Why is Reframe the Problem a Great Strategy?
It turns a boring product feature into a moral imperative that consumers can't ignore.
Escapes the feature-comparison death spiral
Creates instant emotional skin in the game
Forces competitors to look shallow and out-of-touch
High-level differentiation for low-interest categories
When you stop fighting on the ground everyone else is on, you win by default. It’s about making the audience realize they were worried about the wrong thing all along. Suddenly, you're the hero.
! When not to use the "Reframe the Problem" Strategy
Don't use this Strategy if your brand is actually the one causing the problem you're trying to reframe, unless you enjoy being ratioed into oblivion on social media.
Steps to implement: Stop polishing the turd and move the goalposts.
Identify the boring industry standard problem.

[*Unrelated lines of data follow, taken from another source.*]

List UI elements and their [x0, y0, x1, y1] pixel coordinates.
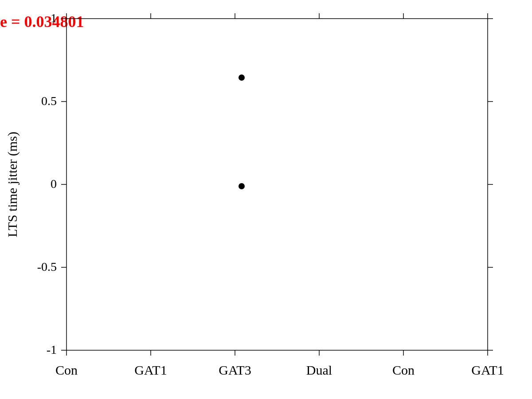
svg-text:0.5: 0.5 — [41, 94, 57, 108]
svg-text:0: 0 — [51, 177, 57, 191]
svg-text:LTS time jitter (ms): LTS time jitter (ms) — [5, 132, 20, 237]
svg-text:-0.5: -0.5 — [37, 260, 57, 274]
svg-text:Dual: Dual — [306, 363, 332, 377]
svg-text:GAT3: GAT3 — [219, 363, 251, 377]
data-point — [239, 183, 245, 189]
chart-svg: 1 0.5 0 -0.5 -1 Con GAT1 GAT3 Dual Con — [0, 0, 532, 399]
data-point-2 — [239, 74, 245, 81]
chart-container: e = 0.034801 1 0.5 0 -0.5 -1 — [0, 0, 532, 399]
svg-text:GAT1: GAT1 — [134, 363, 167, 377]
svg-text:Con: Con — [392, 363, 415, 377]
svg-text:1: 1 — [51, 11, 57, 25]
svg-text:GAT1: GAT1 — [471, 363, 504, 377]
svg-text:-1: -1 — [47, 343, 57, 356]
svg-text:Con: Con — [55, 363, 78, 377]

Most brands solve the obvious. If you're selling insurance, the 'problem' is risk. Boring. Everyone says that. Write down what the category thinks the problem is so you know exactly what to ignore for the rest of the week. You can't pivot if you don't know where you're standing. Just look at the mess and prepare to walk away from it.

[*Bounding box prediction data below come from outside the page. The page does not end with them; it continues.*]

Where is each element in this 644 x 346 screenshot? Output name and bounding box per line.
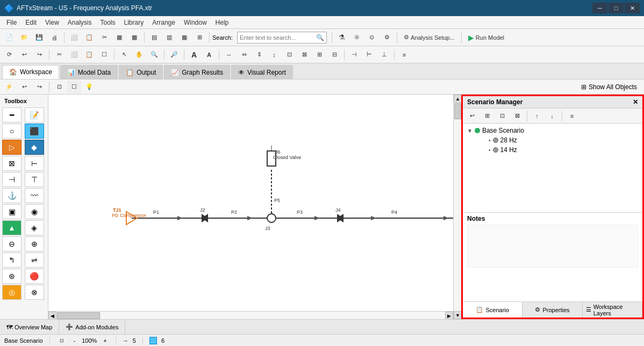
footer-tab-addons[interactable]: ➕ Add-on Modules	[59, 320, 125, 334]
align-btn[interactable]: ↔	[222, 48, 236, 61]
toolbox-check-valve[interactable]: ⊢	[25, 156, 44, 171]
align3-btn[interactable]: ⇕	[252, 48, 266, 61]
search-icon[interactable]: 🔍	[316, 34, 324, 41]
sm-btn1[interactable]: ↩	[465, 110, 479, 122]
analysis-setup-button[interactable]: ⚙ Analysis Setup...	[400, 31, 459, 44]
new-button[interactable]: 📄	[2, 31, 16, 44]
align8-btn[interactable]: ⊟	[327, 48, 341, 61]
flask-icon[interactable]: ⚗	[335, 31, 349, 44]
text-large-btn[interactable]: A	[187, 48, 201, 61]
menu-view[interactable]: View	[41, 18, 63, 27]
scroll-thumb-vertical[interactable]	[454, 103, 461, 119]
toolbox-flow[interactable]: ⇌	[25, 253, 44, 268]
scroll-down-arrow[interactable]: ▼	[454, 311, 461, 319]
base-scenario-label[interactable]: Base Scenario	[482, 127, 524, 134]
sm-btn4[interactable]: ⊠	[510, 110, 524, 122]
tb-btn5[interactable]: ▦	[112, 31, 126, 44]
toolbox-flex[interactable]: 〰	[25, 188, 44, 203]
pipe-btn[interactable]: ⊣	[347, 48, 361, 61]
copy2-btn[interactable]: ⬜	[67, 48, 81, 61]
show-all-objects-btn[interactable]: ⊞ Show All Objects	[576, 82, 642, 92]
align5-btn[interactable]: ⊡	[282, 48, 296, 61]
align2-btn[interactable]: ⇔	[237, 48, 251, 61]
tool-undo[interactable]: ↩	[17, 81, 31, 93]
menu-window[interactable]: Window	[180, 18, 211, 27]
zoom-btn[interactable]: 🔍	[147, 48, 161, 61]
sm-btn2[interactable]: ⊞	[480, 110, 494, 122]
pipe2-btn[interactable]: ⊢	[362, 48, 376, 61]
sm-down-btn[interactable]: ↓	[545, 110, 559, 122]
network-icon[interactable]: ⊙	[365, 31, 379, 44]
find-btn[interactable]: 🔎	[167, 48, 181, 61]
minimize-button[interactable]: ─	[592, 3, 607, 13]
scroll-left-arrow[interactable]: ◀	[48, 312, 56, 319]
toolbox-control[interactable]: ⊕	[25, 236, 44, 251]
hz14-label[interactable]: 14 Hz	[500, 146, 517, 154]
fit-page-btn[interactable]: ⊡	[56, 336, 67, 345]
run-model-button[interactable]: ▶ Run Model	[464, 31, 508, 44]
toolbox-pump[interactable]: ▷	[2, 140, 22, 155]
toolbox-source[interactable]: ▲	[2, 220, 22, 235]
scroll-thumb-horizontal[interactable]	[57, 312, 100, 319]
toolbox-sensor[interactable]: ◎	[2, 285, 22, 300]
toolbox-annotation[interactable]: 📝	[25, 107, 44, 122]
scroll-right-arrow[interactable]: ▶	[445, 312, 453, 319]
tool-btn5[interactable]: ☐	[67, 81, 81, 93]
footer-tab-overview[interactable]: 🗺 Overview Map	[0, 320, 59, 334]
gear-icon[interactable]: ⚙	[380, 31, 394, 44]
menu-analysis[interactable]: Analysis	[63, 18, 96, 27]
zoom-out-btn[interactable]: -	[71, 337, 78, 344]
tool-btn6[interactable]: 💡	[82, 81, 96, 93]
menu-arrange[interactable]: Arrange	[148, 18, 180, 27]
toolbox-gauge[interactable]: ⊗	[25, 285, 44, 300]
scroll-track-horizontal[interactable]	[56, 312, 445, 319]
horizontal-scrollbar[interactable]: ◀ ▶	[48, 311, 453, 319]
tab-output[interactable]: 📋 Output	[119, 65, 163, 79]
toolbox-comp2[interactable]: ⊛	[2, 269, 22, 284]
close-button[interactable]: ✕	[625, 3, 640, 13]
paste-btn[interactable]: 📋	[82, 31, 96, 44]
toolbox-tank[interactable]: ⬛	[25, 124, 44, 139]
maximize-button[interactable]: □	[609, 3, 624, 13]
search-input[interactable]	[240, 34, 315, 41]
tab-model-data[interactable]: 📊 Model Data	[60, 65, 118, 79]
print-button[interactable]: 🖨	[47, 31, 61, 44]
tb-btn6[interactable]: ▩	[127, 31, 141, 44]
toolbox-elbow[interactable]: ↰	[2, 253, 22, 268]
paste2-btn[interactable]: 📋	[82, 48, 96, 61]
cut-btn[interactable]: ✂	[97, 31, 111, 44]
tb-btn9[interactable]: ▦	[177, 31, 191, 44]
tool-btn4[interactable]: ⊡	[52, 81, 66, 93]
sm-tab-scenario[interactable]: 📋 Scenario	[463, 302, 523, 318]
toolbox-boundary[interactable]: ◈	[25, 220, 44, 235]
sm-close[interactable]: ✕	[633, 98, 638, 106]
toolbox-reducer[interactable]: ⊤	[25, 172, 44, 187]
align4-btn[interactable]: ↕	[267, 48, 281, 61]
toolbox-tee[interactable]: ⊣	[2, 172, 22, 187]
toolbox-fixed[interactable]: ▣	[2, 204, 22, 219]
hz28-label[interactable]: 28 Hz	[500, 136, 517, 144]
tab-visual-report[interactable]: 👁 Visual Report	[231, 65, 293, 79]
vertical-scrollbar[interactable]: ▲ ▼	[453, 95, 461, 319]
text-small-btn[interactable]: A	[202, 48, 216, 61]
align6-btn[interactable]: ⊠	[297, 48, 311, 61]
tab-graph-results[interactable]: 📈 Graph Results	[164, 65, 230, 79]
select-btn[interactable]: ↖	[117, 48, 131, 61]
tb-btn7[interactable]: ▤	[147, 31, 161, 44]
menu-library[interactable]: Library	[120, 18, 148, 27]
delete-btn[interactable]: ☐	[97, 48, 111, 61]
scissors-btn[interactable]: ✂	[52, 48, 66, 61]
redo-btn[interactable]: ↪	[32, 48, 46, 61]
tool-redo[interactable]: ↪	[32, 81, 46, 93]
toolbox-filter[interactable]: 🔴	[25, 269, 44, 284]
canvas-scroll[interactable]: TJ1 PD Compressor P1 J2 P2 J3 P3	[48, 95, 461, 319]
scroll-up-arrow[interactable]: ▲	[454, 95, 461, 103]
sm-tab-workspace-layers[interactable]: ☰ Workspace Layers	[583, 302, 642, 318]
notes-content[interactable]	[467, 225, 638, 268]
pan-btn[interactable]: ✋	[132, 48, 146, 61]
undo-btn[interactable]: ↩	[17, 48, 31, 61]
search-box[interactable]: 🔍	[237, 32, 327, 44]
scroll-track-vertical[interactable]	[454, 103, 461, 311]
tb-btn8[interactable]: ▥	[162, 31, 176, 44]
tool-btn1[interactable]: ⚡	[2, 81, 16, 93]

Dig for the hidden human tension.
Look for the thing people feel but don't say. In Dove's case, it wasn't about being 'clean'; it was about the crushing pressure of looking perfect online. Find the anxiety that keeps your target audience up at 2 AM. If it doesn't hurt a little, it's not a real insight. You're looking for blood, not a focus group consensus.
Pivot the brand's role to protector.
Now that you've found a bigger problem, position your brand as the solution to that specific tension. You aren't just selling a product anymore; you’re providing a shield against the bullshit you just identified. This is where the strategy actually starts to take shape and feel like something worth presenting to the adults in the room. Make it count.
Execute with uncomfortable, visceral visual honesty.
Don't sugarcoat the new problem. Dove showed the "Reverse Selfie" process in a way that felt invasive and sad because it was true. If your creative looks like a stock photo, you've failed. It needs to feel as real as the problem you're trying to solve. Use high-contrast reality to make the audience feel the weight of the issue.
Ignore the legal team's initial panic.
Reframing usually involves saying something bold enough to make someone in a suit nervous. If your strategy doesn't make the brand feel slightly exposed, it's probably too safe. Push through the fear until you reach the point where the message becomes undeniable. Then go home and have a drink while the internet starts talking. You earned it.